If you need more realtime or incremental replication, a possible approach is creating tailable cursors on the MongoDB replication oplog.
This approach is basically "roll your own replication". You would have to write an application which tails the oplog on each of your MongoDB instances and looks for changes of interest to save to your central server. For example, you may only want to replicate changes for selective namespaces (databases or collections).
A related tool that may be of interest is the experimental Mongo Connector from 10gen labs. This is a Python module that provides an interface for tailing the replication oplog.
Caveats:
You have to implement your own code for this, and learn/understand how to work with the oplog documents
There may be an alternative product which better supports your desired replication model "out of the box".

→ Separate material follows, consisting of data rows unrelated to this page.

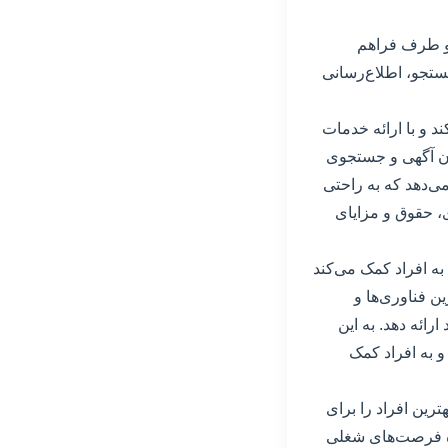
ر دو طرف فراهم
ستجو، اطلاع‌رسانی
‌کند و با ارائه خدمات
ان آگهی و جستجوی
می‌دهد که به راحتی
اره شرایط کاری، حقوق و مزایای
هد که به افراد کمک می‌کند
ن فناوری‌ها و
رائه دهد. به این
ند و به افراد کمک
ه و بهترین افراد را برای
ره فرصت‌های شغلی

You should be aware that there are only replica set for doing replication there a replicat set always means: one primary, multiple secondary. Write always go to the primary server. Appearently you want multi-master replication which is not supported by MongoDB. So you want to look into a different technology like CouchDB or CouchBase. MongoDB is barrel burst here.
There may be a way since MongoDB 3.6 to achieve your goal: Change Streams.
Change streams allow applications to access real-time data changes without the complexity and risk of tailing the oplog. Applications can use change streams to subscribe to all data changes on a single collection, a database, or an entire deployment, and immediately react to them. Because change streams use the aggregation framework, applications can also filter for specific changes or transform the notifications at will.
There are some configuration options that affect whether you can use Change Streams or not, so please read about them.
Another option is Delayed Replica Set Members.
Because delayed members are a "rolling backup" or a running "historical" snapshot of the data set, they may help you recover from various kinds of human error. For example, a delayed member can make it possible to recover from unsuccessful application upgrades and operator errors including dropped databases and collections.
Hidden Replica Set Members may be another option to consider.
A hidden member maintains a copy of the primary's data set but is invisible to client applications. Hidden members are good for workloads with different usage patterns from the other members in the replica set.
Another option may be to configure a Priority 0 Replica Set Member.
Because delayed members are a "rolling backup" or a running "historical" snapshot of the data set, they may help you recover from various kinds of human error.
I am interested in these options myself, but I haven't decided what approach I will use.